## Record set
--- --- ---
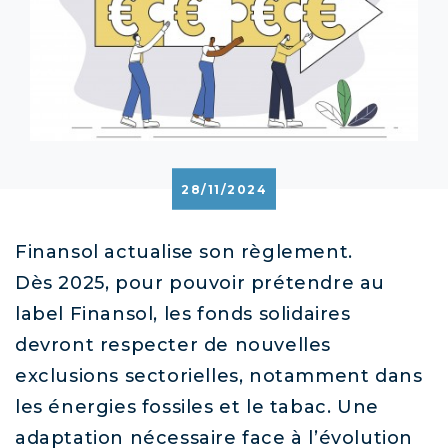
28/11/2024
Finansol actualise son règlement.
Dès 2025, pour pouvoir prétendre au
label Finansol, les fonds solidaires
devront respecter de nouvelles
exclusions sectorielles, notamment dans
les énergies fossiles et le tabac. Une
adaptation nécessaire face à l’évolution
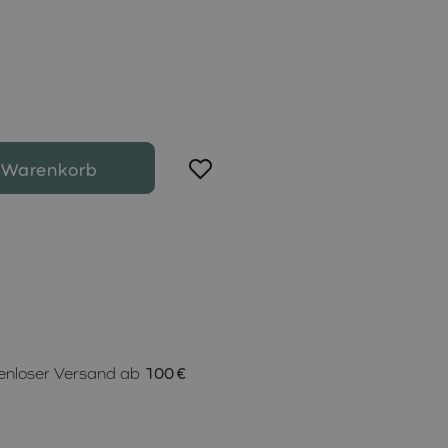
 Warenkorb
enloser Versand ab
100 €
--- --- ---
## Task description
Skip the pictures. Write out exactly the lines from the one with "label Finansol, les fonds solidaires" through the last line of the listing, both ends included, and nothing more.

## Answer box
label Finansol, les fonds solidaires
devront respecter de nouvelles
exclusions sectorielles, notamment dans
les énergies fossiles et le tabac. Une
adaptation nécessaire face à l’évolution
 Warenkorb
enloser Versand ab
100 €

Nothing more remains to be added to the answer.